For a software packager's point of view, they kind of have an idea of what permission is expected for what file in what directories, so they would apply such tweaks with ease. However for an average user with little knowledge on the permission issue, their expectation would likely be:

1. Follow the INSTALL file's instruction to autoreconf -i, ./configure, make, make install
   • probably with the little tweak of changing PREFIX to somewhere in their home directory (for those working on a shared system with no root privilege)
2. And the program runs.

The lack of +x by default for .so file fails the users on OSes that require +x for all executable code for such expectation. On the other hand, if the INSTALL_LIB defaults the permission to 755, on whatever system the user tries to run it, even those who wish to see a .so file without +x, no error would occur and the user runs the program just fine.

And yes, making the .so file come with a __init entry point like libc for some version information is the tail wagging the dog. Don't do that unless there is some compelling issue such as for some reason the majority of user start trying to execute whatever file they found with +x permission set.

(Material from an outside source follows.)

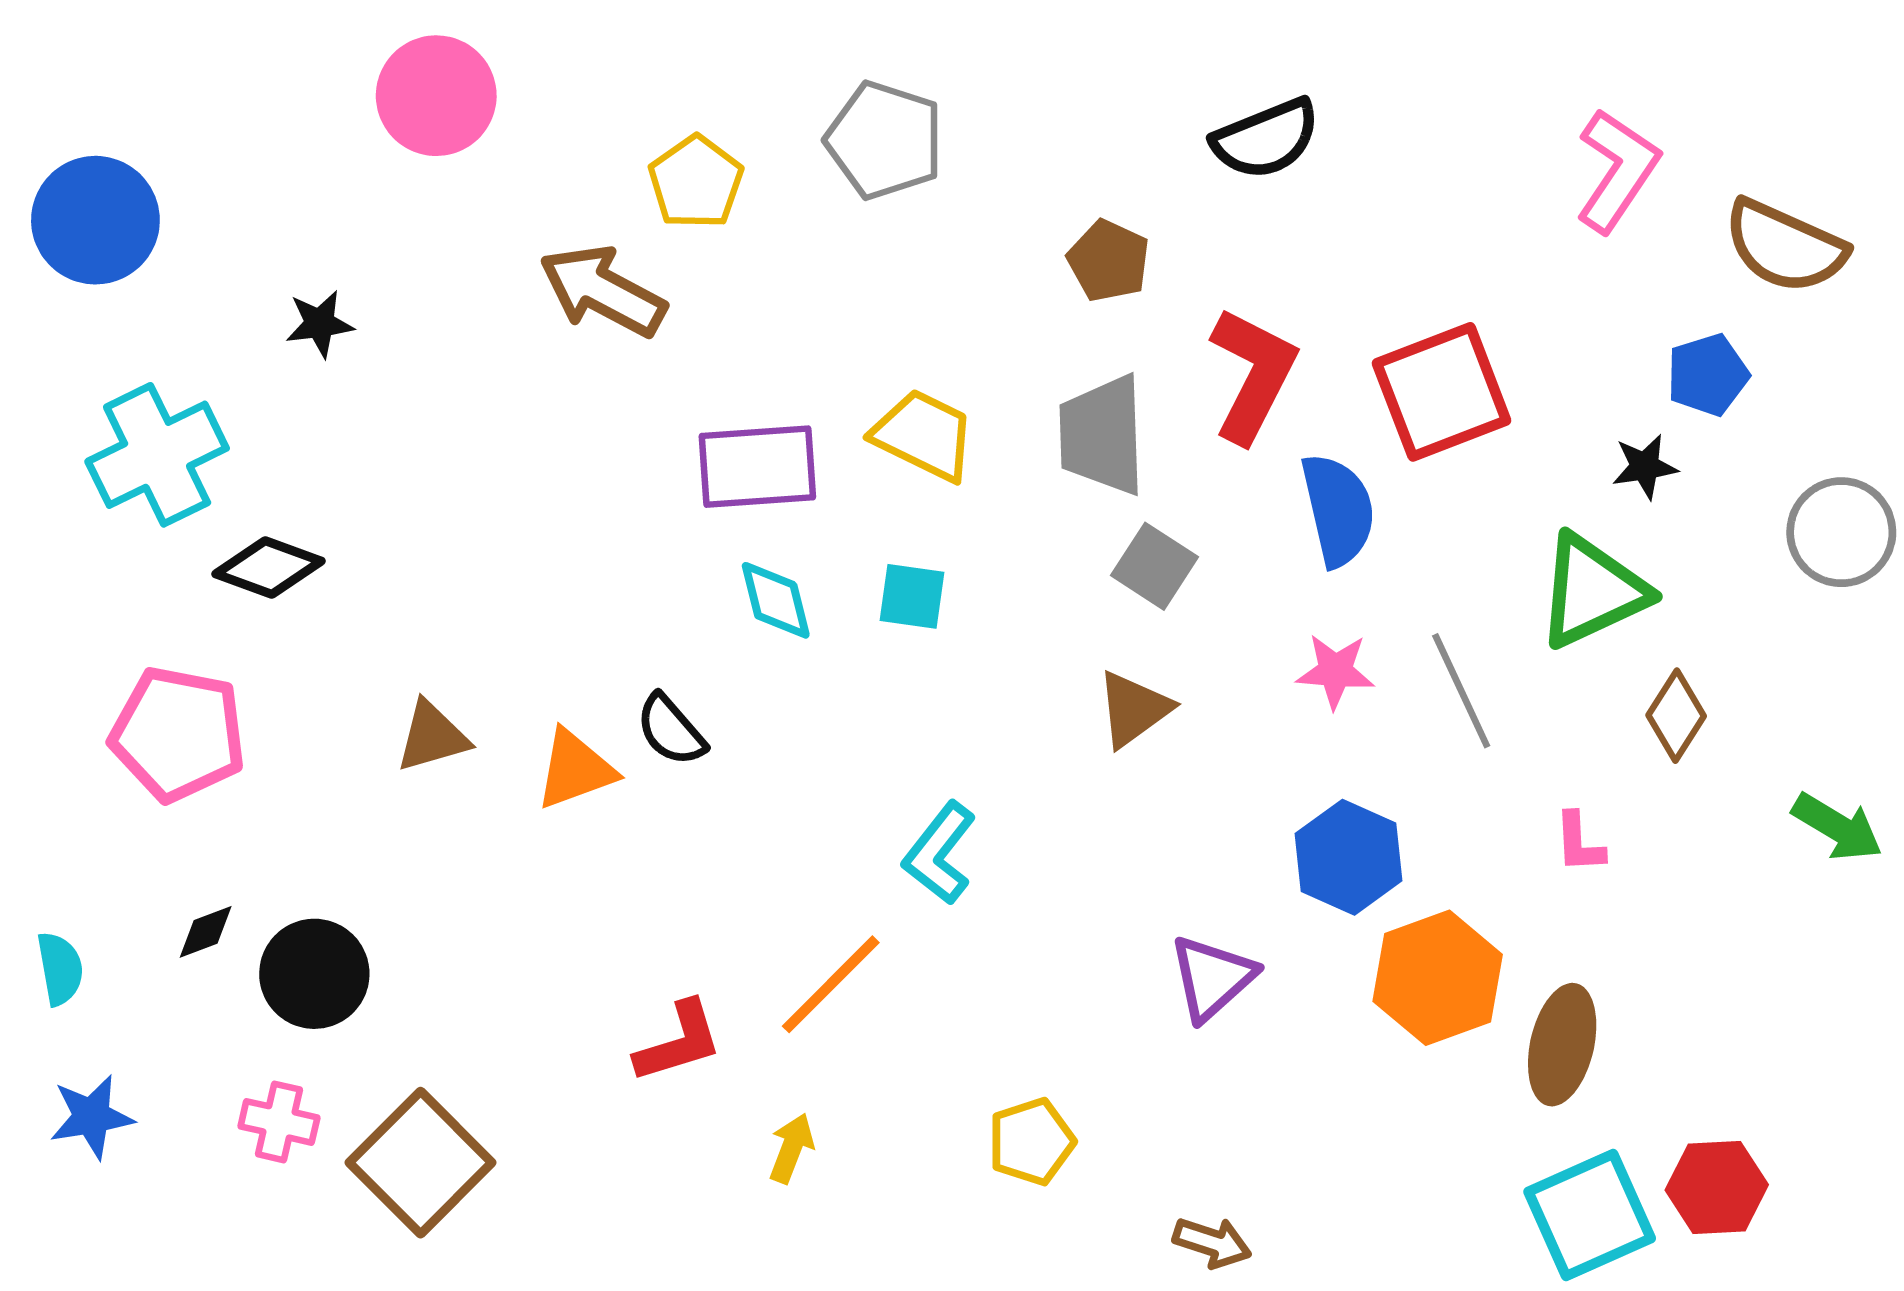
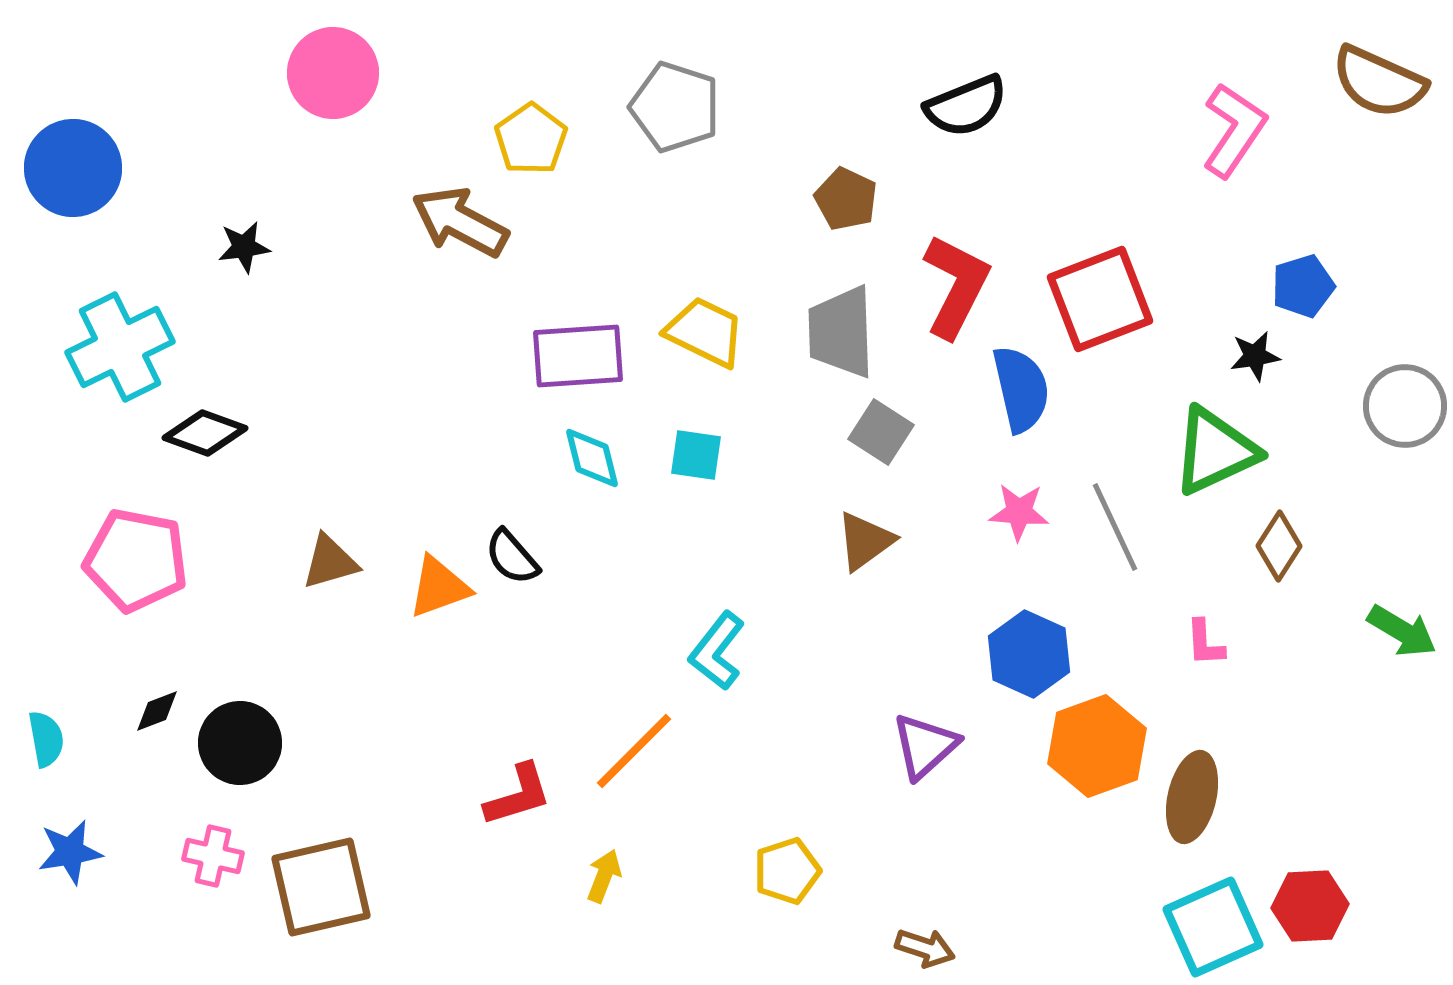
brown semicircle: (1785, 246) -> (1379, 82), moved
brown square: (421, 1163) -> (321, 887), turned 32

In this point, I feel that one of the two following way of solving this problem would work better:

1. Make .so installed as 755 as default and let the Debian packagers, and those who don't want +x on .so files manually -x, while guarantee those on whatever system can make install and have a working software without knowing anything else
2. Improve the documentation to tell those users that in case of a core dump, check if their system requires +x on .so file, and if yes, manually +x those .so files.

Any further ideas?

[StephDC]

Unfortunately I don't think there's an easy way of probing to see if a platform desires executable shared libraries.

I think there is an easy way to test if the platform REQUIRES executable shared libraries though. In ./configure, compile a shared library .so with an application, then -x the .so file, then try to run the application. If it segfault core dumps, we are on a system that require +x .so file, therefore we shall set the INSTALL_LIB to INSTALL instead of INSTALL_DATA.

However I am not so familiar with autotools and haven't come up with the code implementing such testing. Does anyone think that such test would be helpful?

[jkbonfield]

We don't wish to change the default behaviour for operating systems that have conventions on other permissions. While we could attempt some automatic detection, we deemed it as unnecessary effort for a problem with an easy work around already.

Instead we simplify the process somewhat with a new LIB_PERM variable that can be overridden at install time.